Méditations autour du genre

Est-ce simplement parce que j’ai grandi que je crois qu’aujourd’hui est différent d’hier, ou peut-il l’être vraiment?

L’identité est un sujet dans lequel nous pouvons plonger sans jamais atteindre le fond. Tente de la définir et un nouvel aspect se dégage, une nouvelle question se forme… Notre identité, ce que l’on est dans notre sentiment, dans cette peau, depuis ce temps et avec ces expériences qui nous ont forgées. À la fois singulière et plurielle, elle se découpe en tant de miroirs (pas toujours réalistes, pensons-nous). Nominale, sexuelle, linguistique ou culturelle, de genre non-binaire ou fluide, transgenre ou cis… l’identité est une succession de présents de nous-mêmes, dont on se souvient ou non, avec lesquels nous pouvons garder contact et même nourrir une relation.
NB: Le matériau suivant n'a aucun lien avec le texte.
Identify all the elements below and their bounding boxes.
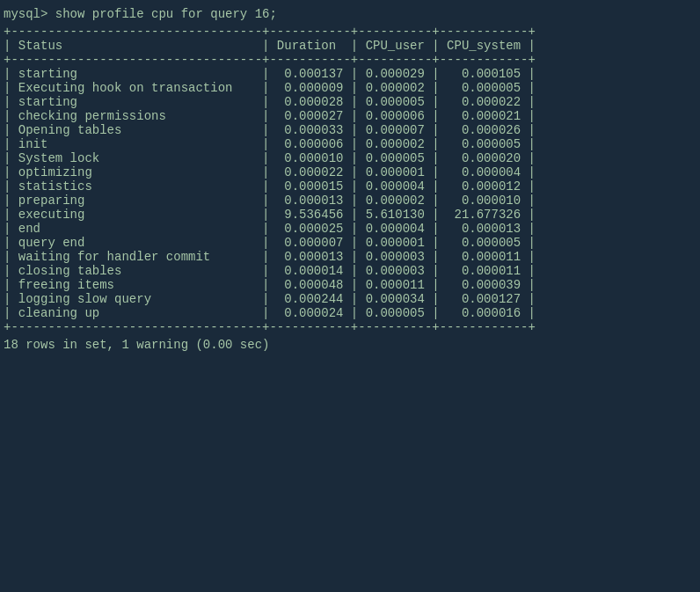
table-row: | Executing hook on transaction | 0.0000… <box>4 81 696 95</box>
separator-bottom: +----------------------------------+----… <box>4 320 696 334</box>
table-row: | freeing items | 0.000048 | 0.000011 | … <box>4 278 696 292</box>
separator-top: +----------------------------------+----… <box>4 25 696 39</box>
table-row: | System lock | 0.000010 | 0.000005 | 0.… <box>4 151 696 165</box>
table-row: | waiting for handler commit | 0.000013 … <box>4 250 696 264</box>
table-row: | init | 0.000006 | 0.000002 | 0.000005 … <box>4 137 696 151</box>
table-row: | optimizing | 0.000022 | 0.000001 | 0.0… <box>4 165 696 179</box>
table-body: | starting | 0.000137 | 0.000029 | 0.000… <box>4 67 696 320</box>
table-row: | end | 0.000025 | 0.000004 | 0.000013 | <box>4 222 696 236</box>
table-row: | checking permissions | 0.000027 | 0.00… <box>4 109 696 123</box>
table-row: | starting | 0.000137 | 0.000029 | 0.000… <box>4 67 696 81</box>
table-row: | closing tables | 0.000014 | 0.000003 |… <box>4 264 696 278</box>
terminal: mysql> show profile cpu for query 16; +-… <box>4 7 696 352</box>
footer-text: 18 rows in set, 1 warning (0.00 sec) <box>4 338 696 352</box>
table-row: | preparing | 0.000013 | 0.000002 | 0.00… <box>4 194 696 208</box>
table-row: | Opening tables | 0.000033 | 0.000007 |… <box>4 123 696 137</box>
table-row: | query end | 0.000007 | 0.000001 | 0.00… <box>4 236 696 250</box>
table-row: | starting | 0.000028 | 0.000005 | 0.000… <box>4 95 696 109</box>
table-row: | cleaning up | 0.000024 | 0.000005 | 0.… <box>4 306 696 320</box>
table-row: | logging slow query | 0.000244 | 0.0000… <box>4 292 696 306</box>
separator-header: +----------------------------------+----… <box>4 53 696 67</box>
table-header: | Status | Duration | CPU_user | CPU_sys… <box>4 39 696 53</box>
table-row: | executing | 9.536456 | 5.610130 | 21.6… <box>4 208 696 222</box>
table-row: | statistics | 0.000015 | 0.000004 | 0.0… <box>4 179 696 194</box>
command-line: mysql> show profile cpu for query 16; <box>4 7 696 21</box>
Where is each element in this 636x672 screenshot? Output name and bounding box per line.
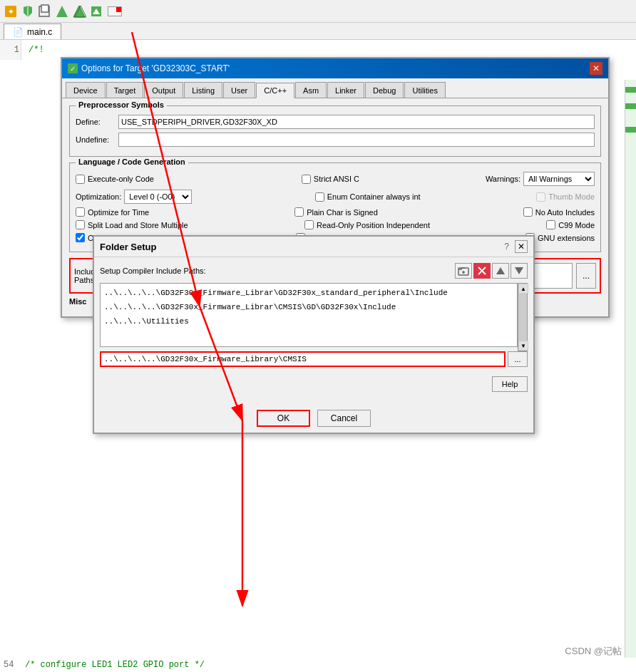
tab-utilities[interactable]: Utilities (404, 82, 445, 98)
c99-mode-row: C99 Mode (546, 220, 595, 229)
folder-path-input[interactable] (100, 351, 506, 367)
execute-only-check[interactable] (76, 175, 85, 184)
plain-char-row: Plain Char is Signed (294, 207, 378, 217)
preprocessor-title: Preprocessor Symbols (76, 100, 167, 109)
warnings-row: Warnings: All Warnings (486, 172, 595, 186)
line-numbers: 1 (0, 40, 21, 60)
gnu-ext-row: GNU extensions (525, 233, 595, 242)
question-mark: ? (504, 242, 509, 252)
plain-char-label: Plain Char is Signed (307, 208, 378, 217)
tab-user[interactable]: User (223, 82, 255, 98)
watermark: CSDN @记帖 (565, 645, 622, 658)
new-folder-btn[interactable] (455, 263, 472, 279)
svg-text:✦: ✦ (8, 8, 14, 16)
thumb-mode-check[interactable] (536, 192, 545, 202)
svg-rect-3 (41, 5, 48, 12)
tab-bar: 📄 main.c (0, 23, 636, 40)
thumb-mode-label: Thumb Mode (548, 192, 595, 201)
folder-list: ..\..\..\..\GD32F30x_Firmware_Librar\GD3… (100, 283, 518, 347)
dialog-titlebar: ✓ Options for Target 'GD32303C_START' ✕ (62, 58, 608, 78)
ok-button[interactable]: OK (257, 410, 310, 427)
optimize-time-check[interactable] (76, 207, 85, 217)
small-icon-1[interactable] (108, 6, 122, 16)
folder-dialog-title: Folder Setup (100, 242, 156, 252)
toolbar: ✦ (0, 0, 636, 23)
toolbar-icon-6[interactable] (88, 4, 104, 19)
read-only-label: Read-Only Position Independent (317, 221, 430, 229)
enum-container-label: Enum Container always int (327, 192, 421, 201)
tab-listing[interactable]: Listing (184, 82, 222, 98)
dialog-close-button[interactable]: ✕ (590, 62, 602, 75)
optimization-select[interactable]: Level 0 (-O0) (124, 190, 192, 204)
svg-marker-4 (56, 6, 68, 17)
move-up-btn[interactable] (492, 263, 509, 279)
svg-marker-11 (515, 267, 523, 274)
define-input[interactable] (118, 115, 595, 129)
folder-dialog-close[interactable]: ✕ (515, 240, 528, 253)
setup-label: Setup Compiler Include Paths: (100, 267, 206, 275)
scrollbar-thumb (518, 294, 527, 341)
tab-output[interactable]: Output (144, 82, 183, 98)
optimization-row: Optimization: Level 0 (-O0) (76, 190, 192, 204)
help-button[interactable]: Help (492, 376, 528, 392)
ok-cancel-row: OK Cancel (94, 404, 533, 433)
strict-ansi-check[interactable] (302, 175, 311, 184)
warnings-label: Warnings: (486, 175, 520, 183)
warnings-select[interactable]: All Warnings (523, 172, 595, 186)
folder-dialog: Folder Setup ? ✕ Setup Compiler Include … (93, 235, 535, 434)
tab-cpp[interactable]: C/C++ (256, 83, 294, 98)
tab-asm[interactable]: Asm (295, 82, 327, 98)
include-paths-browse[interactable]: ... (576, 263, 596, 289)
enum-container-check[interactable] (315, 192, 324, 202)
scrollbar-up[interactable]: ▲ (518, 284, 528, 294)
help-row: Help (94, 373, 533, 396)
main-tab[interactable]: 📄 main.c (4, 24, 61, 39)
tab-linker[interactable]: Linker (327, 82, 364, 98)
c99-mode-check[interactable] (546, 220, 555, 229)
preprocessor-group: Preprocessor Symbols Define: Undefine: (69, 105, 601, 157)
toolbar-icon-4[interactable] (54, 4, 70, 19)
toolbar-icon-1[interactable]: ✦ (3, 4, 19, 19)
undefine-input[interactable] (118, 133, 595, 147)
define-row: Define: (76, 115, 595, 129)
execute-only-row: Execute-only Code (76, 175, 154, 184)
toolbar-icon-5[interactable] (71, 4, 87, 19)
dialog-title: Options for Target 'GD32303C_START' (81, 63, 230, 73)
thumb-mode-row: Thumb Mode (536, 192, 595, 202)
line-54-number: 54 (4, 660, 14, 670)
language-title: Language / Code Generation (76, 157, 188, 166)
lang-row-1: Execute-only Code Strict ANSI C Warnings… (76, 172, 595, 186)
folder-browse-btn[interactable]: ... (508, 351, 528, 367)
folder-dialog-titlebar: Folder Setup ? ✕ (94, 237, 533, 257)
dialog-title-icon: ✓ (68, 63, 78, 73)
folder-toolbar: Setup Compiler Include Paths: (100, 263, 528, 279)
lang-row-4: Split Load and Store Multiple Read-Only … (76, 220, 595, 229)
tab-target[interactable]: Target (106, 82, 144, 98)
list-scrollbar[interactable]: ▲ ▼ (518, 283, 528, 351)
c99-mode-label: C99 Mode (558, 221, 595, 229)
folder-path-2: ..\..\..\..\GD32F30x_Firmware_Librar\CMS… (103, 300, 515, 314)
undefine-row: Undefine: (76, 133, 595, 147)
svg-marker-10 (496, 267, 505, 274)
cancel-button[interactable]: Cancel (317, 410, 371, 427)
scrollbar-down[interactable]: ▼ (518, 341, 528, 351)
tab-filename: main.c (27, 27, 52, 37)
right-sidebar (625, 80, 636, 672)
plain-char-check[interactable] (294, 207, 304, 217)
delete-btn[interactable] (473, 263, 491, 279)
undefine-label: Undefine: (76, 135, 115, 144)
toolbar-icon-2[interactable] (20, 4, 36, 19)
read-only-check[interactable] (304, 220, 314, 229)
tab-debug[interactable]: Debug (365, 82, 404, 98)
auto-includes-check[interactable] (523, 207, 533, 217)
lang-row-3: Optimize for Time Plain Char is Signed N… (76, 207, 595, 217)
misc-label: Misc (69, 297, 86, 306)
one-elf-check[interactable] (76, 233, 85, 242)
move-down-btn[interactable] (511, 263, 528, 279)
define-label: Define: (76, 118, 115, 126)
strict-ansi-row: Strict ANSI C (302, 175, 359, 184)
split-load-check[interactable] (76, 220, 85, 229)
tab-device[interactable]: Device (66, 82, 106, 98)
toolbar-icon-3[interactable] (37, 4, 53, 19)
folder-input-row: ... (100, 351, 528, 367)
Ces dernières années, les questions autour des identités de genre ont pris une place non-négligeable dans le débat public. Les personnes queer (personnes ayant une sexualité ou une identité de genre sortant des normes hétérosexuelles et/ou cisidentitaires) manifestent sans relâche et leur acharnement à être reconnues par le système global–aux niveaux légal, juridique, administratif, institutionnel…– a le mérite d’avoir également questionné nombre de personnes cisgenres et hétérosexuelles.

Parmi ces gens-là, habitantes de la normalité, je me trouvais peinarde, assise sur des certitudes me concernant: j’étais une femme hétéro, et, plus tard, on m’a appris que je faisais aussi partie des personnes «cisgenres». Suis-je sûre d’être tout cela? À quels degrés? Définitivement?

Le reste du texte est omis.